§ Aim of the exercise
Starting at the line that has "Covioriente realizará pruebas de" and stopping after the line that has "Diferencial del peaje San Pedro", reproduce the listing below exactly; omit everything else.

>>>

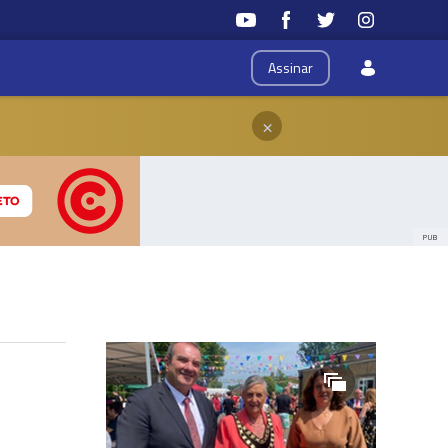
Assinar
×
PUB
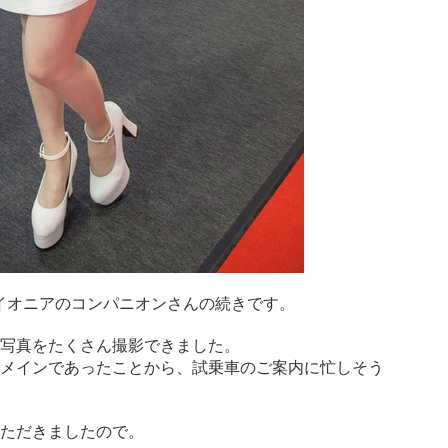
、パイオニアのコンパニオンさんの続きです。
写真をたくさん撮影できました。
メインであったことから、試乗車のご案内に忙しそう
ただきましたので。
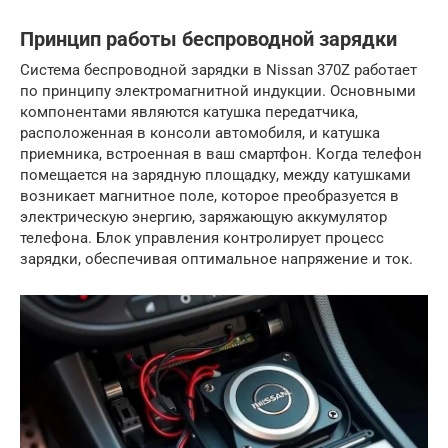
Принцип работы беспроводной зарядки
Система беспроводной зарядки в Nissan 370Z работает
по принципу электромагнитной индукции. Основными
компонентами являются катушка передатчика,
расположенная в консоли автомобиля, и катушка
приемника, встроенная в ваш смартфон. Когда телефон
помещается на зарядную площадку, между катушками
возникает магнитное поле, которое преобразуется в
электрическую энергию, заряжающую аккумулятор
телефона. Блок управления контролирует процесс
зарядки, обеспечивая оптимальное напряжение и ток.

<<<
>>>

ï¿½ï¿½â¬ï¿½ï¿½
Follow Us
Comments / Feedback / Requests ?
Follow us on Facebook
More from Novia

<<<
>>>

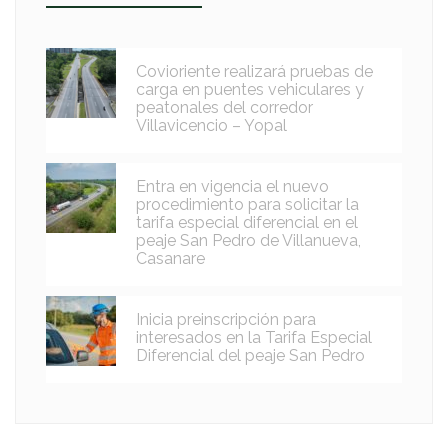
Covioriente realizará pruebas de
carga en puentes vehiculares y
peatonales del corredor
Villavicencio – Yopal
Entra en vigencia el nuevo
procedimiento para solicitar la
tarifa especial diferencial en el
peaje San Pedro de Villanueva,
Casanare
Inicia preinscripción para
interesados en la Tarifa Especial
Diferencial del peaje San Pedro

<<<

§ Answer for this exercise
Covioriente realizará pruebas de
carga en puentes vehiculares y
peatonales del corredor
Villavicencio – Yopal
Entra en vigencia el nuevo
procedimiento para solicitar la
tarifa especial diferencial en el
peaje San Pedro de Villanueva,
Casanare
Inicia preinscripción para
interesados en la Tarifa Especial
Diferencial del peaje San Pedro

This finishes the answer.